Difetto fondamentale di “MultipleX” è la scrittura: praticamente non c’è script o almeno non c’è uno script che possa definirsi tale in maniera professionale. Il film segue una struttura che ricalca il classico gioco del gatto col topo e lascia completamente da parte ogni tentativo di caratterizzare i personaggi, approfondirli, dar loro un background e, quindi, fare in modo che lo spettatore si affezioni un minimo a loro. Piuttosto i giovanotti e l’assassino che popolano il film dicono e fanno cose stupide e insensate, a cominciare dall’assunto di base di farsi chiudere in un multisala di notte e passare il tempo a giocare a nascondino. Cioè, farsi chiudere in un cinema non è come farsi chiudere in, che so, un supermercato, dove ognuno di noi almeno una volta da bambino ha
fantasticato di ritrovarsi di notte per spassarsela con tutto quello che c’è dentro. In un cinema, di notte, non è che ti puoi vedere i film gratis, quindi che fai? E qui viene l’intuizione demenziale: giochi a nascondino, no! Sei ventenni che decidono di farsi chiudere in un cinema di notte per giocare a nascondino. Basta questo dettaglio della trama per rendersi conto che “MultipleX” ha dei problemi gravi proprio alla sua base, gli manca la credibilità, le fondamenta e come ogni costruzione così fragile ci mette poco a crollare. E allora via con dialoghi assurdamente scemi e improbabili (“Dal getto della tua pipì pensavo fossi un maschio”, dice il guardiano con tono minaccioso a una delle protagoniste che esce dal bagno) e scene involontariamente ridicole che non riescono a far prendere sul serio neanche in un momento un film che invece ironico non vorrebbe essere.
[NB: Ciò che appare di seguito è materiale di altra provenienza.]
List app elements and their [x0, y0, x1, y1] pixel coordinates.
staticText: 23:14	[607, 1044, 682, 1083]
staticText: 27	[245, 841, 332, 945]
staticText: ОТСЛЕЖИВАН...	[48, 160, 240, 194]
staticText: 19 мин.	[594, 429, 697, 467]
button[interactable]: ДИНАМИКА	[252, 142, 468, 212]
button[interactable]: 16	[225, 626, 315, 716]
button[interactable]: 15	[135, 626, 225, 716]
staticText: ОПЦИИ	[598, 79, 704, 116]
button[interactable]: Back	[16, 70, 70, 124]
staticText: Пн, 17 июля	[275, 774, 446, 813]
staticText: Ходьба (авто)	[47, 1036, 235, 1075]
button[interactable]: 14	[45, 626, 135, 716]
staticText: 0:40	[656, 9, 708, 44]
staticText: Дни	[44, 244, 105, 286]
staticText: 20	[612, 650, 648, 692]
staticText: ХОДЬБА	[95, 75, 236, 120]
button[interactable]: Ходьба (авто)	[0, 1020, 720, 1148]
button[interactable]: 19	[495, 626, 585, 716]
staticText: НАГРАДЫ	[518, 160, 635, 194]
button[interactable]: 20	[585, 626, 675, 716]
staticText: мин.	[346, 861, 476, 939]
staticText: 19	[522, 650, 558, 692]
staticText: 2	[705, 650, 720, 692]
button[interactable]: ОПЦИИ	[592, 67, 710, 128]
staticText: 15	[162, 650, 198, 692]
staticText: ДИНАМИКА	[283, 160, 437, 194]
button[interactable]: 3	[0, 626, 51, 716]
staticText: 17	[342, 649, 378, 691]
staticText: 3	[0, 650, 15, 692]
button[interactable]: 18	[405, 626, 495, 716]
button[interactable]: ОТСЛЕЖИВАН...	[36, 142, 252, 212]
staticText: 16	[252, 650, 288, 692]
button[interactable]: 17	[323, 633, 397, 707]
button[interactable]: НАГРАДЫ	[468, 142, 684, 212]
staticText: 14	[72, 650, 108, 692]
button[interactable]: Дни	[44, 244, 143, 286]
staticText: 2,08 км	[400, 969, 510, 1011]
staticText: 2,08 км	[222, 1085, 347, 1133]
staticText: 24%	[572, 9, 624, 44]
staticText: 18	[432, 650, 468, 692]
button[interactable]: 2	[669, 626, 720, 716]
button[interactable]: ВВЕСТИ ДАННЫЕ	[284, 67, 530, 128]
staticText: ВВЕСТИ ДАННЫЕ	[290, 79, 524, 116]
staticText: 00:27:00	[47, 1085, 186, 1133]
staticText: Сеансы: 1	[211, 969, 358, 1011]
Ma poi ci accorgiamo che anche la fotografia costantemente grigiastra stona, le musiche di Claudio Simonetti risultano anonime, il ritmo è si sostenuto ma la narrazione dannatamente ripetitiva lo annulla e gli attori non sono mai davvero memorabili. Se comunque si salvano mettendoci vistosamente impegno le ragazze Laura Adriani (“I Cesaroni”), Lavinia Guglielman (“Distretto di polizia”) e Giulia Morgani (“P.O.E. – Poetry of Eerie”), gli altri lasciano abbastanza a desiderare, in particolare Federico Palmieri che interpreta uno psicopatico davvero poco credibile e per nulla minaccioso. Anche il colpo di scena finale lascia molto interdetti, aprendo ulteriori voragini di sceneggiatura piuttosto che sorprendere.
Insomma, “MultipleX” risulta davvero deludente, un prodotto approssimativo in ogni sua componente che vorrebbe essere il “Demoni” dei giorni nostri ma finisce a somigliare più a “In the Market” di Lorenzo Lombardi che al bel film di Lamberto Bava.